Howard Prowt cut off the pilot and took over manual control, cutting his speed another increment as he headed for the channel. Always, coming into harbor after a good job of navigation, he had that Horatio Hornblower feeling, grizzled and sea-tough and with a look of far places.

He reached for that feeling, and for an anticipation of all the courses he would run, all the expertise he would bring back to Delmar Bay one month hence, but he could find neither.

He merely felt old. And his legs felt tired. And his gut felt uneasy. And he wished he were back sitting on the bank of Heron Bayou with a cold beer in his hand, and the HoJun tied to his own dock in that tricky way he had devised all by himself.

Damn her anyway.

Chapter Two

Staniker, on an ever-lasting afternoon, fought off the dreams and the visions. There was some kind of a Thing, some tantalizing entity which kept launching them at him to see how he’d make out. That time in South America when they’d gone after those lunker trout in the mountain lake, those Indios had those light nets they could throw, float them out very pretty.

Dreams came like the nets, something throwing them at him, floating down to lay like cobwebs across his mind.
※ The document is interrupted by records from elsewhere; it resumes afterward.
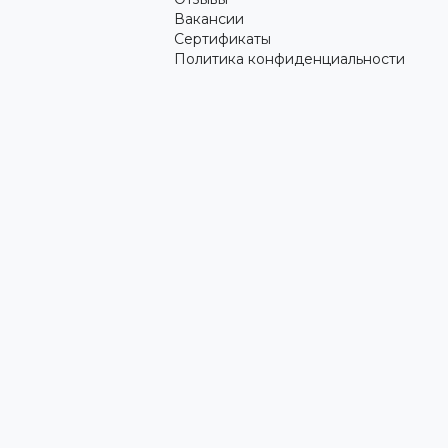
Вакансии
Сертификаты
Политика конфиденциальности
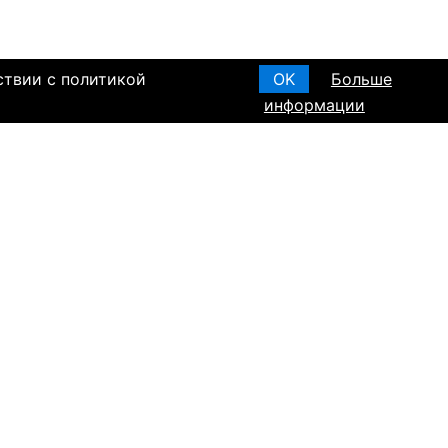
ствии с политикой
OK
Больше
информации
я основания, в
Создать анкету
вом браке и
T ПО РЕГИОНАМ
а в Израиле
а в Канаде
а в Германии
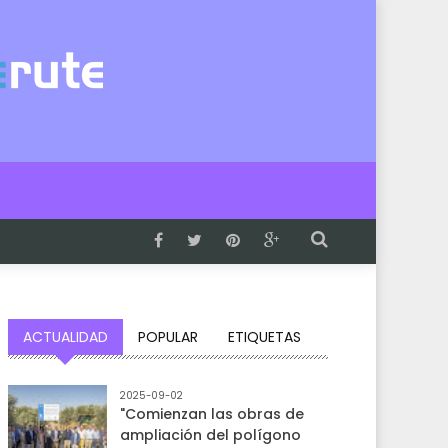
ACTUALIDAD
POPULAR
ETIQUETAS
2025-09-02
"Comienzan las obras de
ampliación del polígono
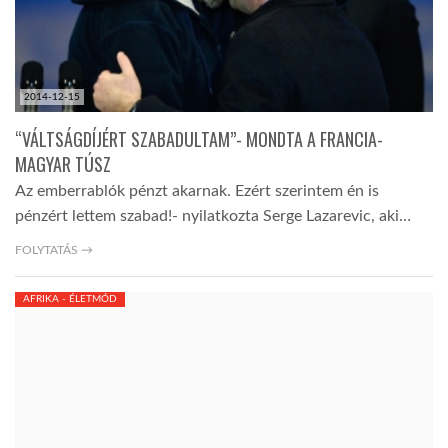
2014-12-15
“VÁLTSÁGDÍJÉRT SZABADULTAM”- MONDTA A FRANCIA-
MAGYAR TÚSZ
Az emberrablók pénzt akarnak. Ezért szerintem én is
pénzért lettem szabad!- nyilatkozta Serge Lazarevic, aki…
FOLYTATÁS →
AFRIKA - ÉLETMÓD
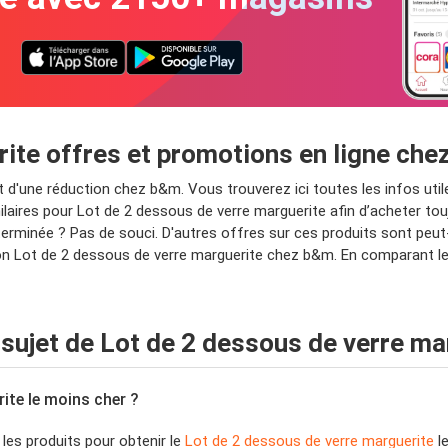
rite offres et promotions en ligne ch
'une réduction chez b&m. Vous trouverez ici toutes les infos utiles su
laires pour Lot de 2 dessous de verre marguerite afin d’acheter to
erminée ? Pas de souci. D'autres offres sur ces produits sont peut
n Lot de 2 dessous de verre marguerite chez b&m. En comparant les 
ujet de Lot de 2 dessous de verre ma
rite le moins cher ?
 les produits pour obtenir le
Lot de 2 dessous de verre marguerite
le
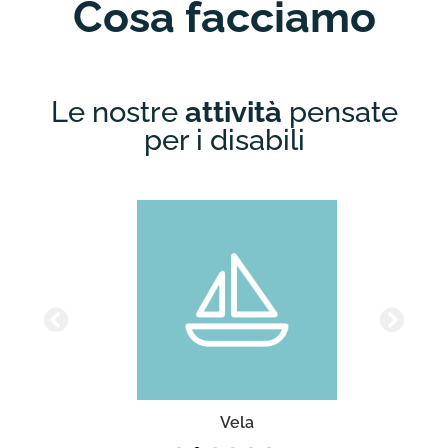
Cosa facciamo
Le nostre
attività
pensate
per i disabili
Vela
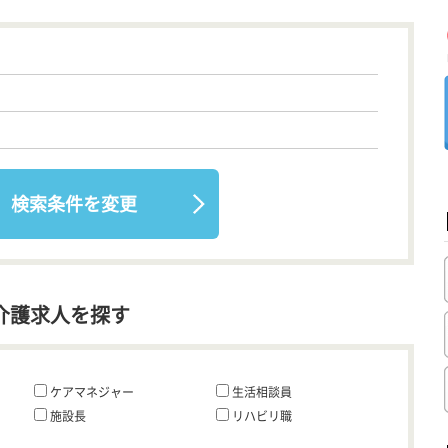
検索条件を変更
介護求人を探す
ケアマネジャー
生活相談員
施設長
リハビリ職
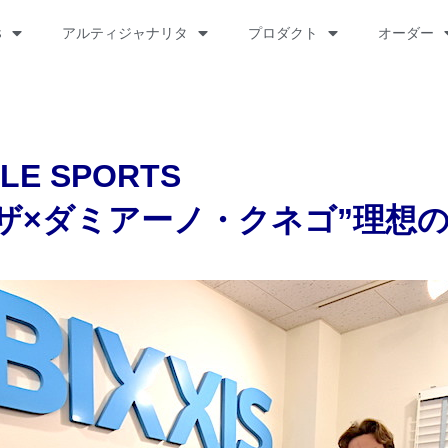
s
アルティジャナリタ
プロダクト
オーダー
E SPORTS
ザ×ダミアーノ・クネゴ”理想の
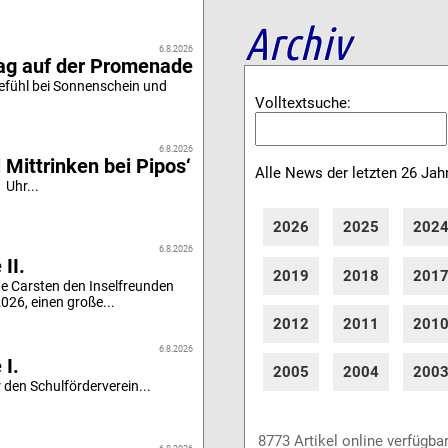
Archiv
6.8.2026
tag auf der Promenade
efühl bei Sonnenschein und
Volltextsuche:
6.8.2026
 Mittrinken bei Pipos‘
Alle News der letzten 26 Jah
 Uhr...
2026
2025
202
6.8.2026
II.
2019
2018
201
e Carsten den Inselfreunden
26, einen große...
2012
2011
201
6.8.2026
 I.
2005
2004
200
 den Schulförderverein...
8773 Artikel online verfügba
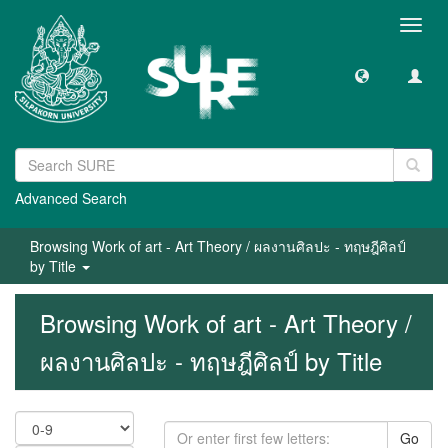
Toggl
navig
Advanced Search
Browsing Work of art - Art Theory / ผลงานศิลปะ - ทฤษฎีศิลป์
by Title
Browsing Work of art - Art Theory /
ผลงานศิลปะ - ทฤษฎีศิลป์ by Title
Go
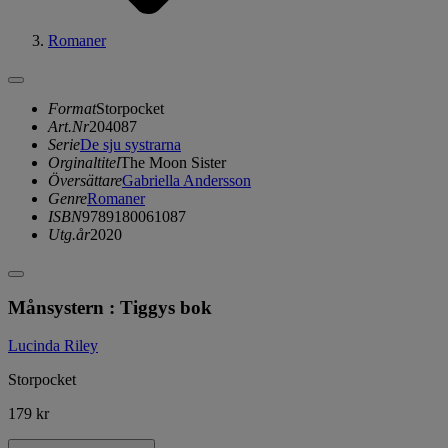
Romaner
Format
Storpocket
Art.Nr
204087
Serie
De sju systrarna
Orginaltitel
The Moon Sister
Översättare
Gabriella Andersson
Genre
Romaner
ISBN
9789180061087
Utg.år
2020
Månsystern : Tiggys bok
Lucinda Riley
Storpocket
179 kr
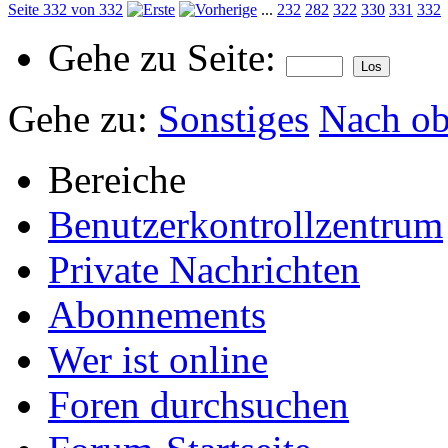
Seite 332 von 332
...
232
282
322
330
331
332
Gehe zu Seite:
Gehe zu:
Sonstiges
Nach o
Bereiche
Benutzerkontrollzentrum
Private Nachrichten
Abonnements
Wer ist online
Foren durchsuchen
So then each time he had to pluck off every strand. There was a way to do it. You focused on some real thing, close at hand. The sheath knife, rusting with an astonishing speed. Could you measure the days by the way the rust grew? Think of the knife and you could pluck away one strand. Look at the pile of empty shells of the sea-things you had eaten, had pried off the ragged black rocks at low tide, smashed with stones, trying to save the juice to suck before eating the creature. Look at the crude sticks and poles some forgotten Bahamian fisherman had assembled long ago for rough shelter on this empty island, and at your own additions, poles above and a clumsy thatch for shade from each day’s interminable passage of the sun. Roll over, wincing at the pain of it, and lift your head and look out across the hot white glare of the sand flats of South Joulter Cay, where you had tried to stamp the big arrow and the H E L P, because all the Nassau-Miami flights passed over here, just a little bit south, not too far south. But the white dry loose sand would not take a message, and when you put it in the packed wet sand, the tide would take it away. Look out toward the channel and remember that this was a popular place for the private boats which came flocking over from Florida in May, listed attractively in the Cruising Guide, and it was just one of those weird coincidences that not one had come by. Look over where those brackish pools are, and remember the oily and stagnant taste of the water, and wonder if the fever and the dreams came from the water or from the burns. Look at the outside of the right arm and shoulder, at the outside of the right thigh and calf where the deeply tanned skin had blistered, cracked, sloughed loose, and now suppurated and stank.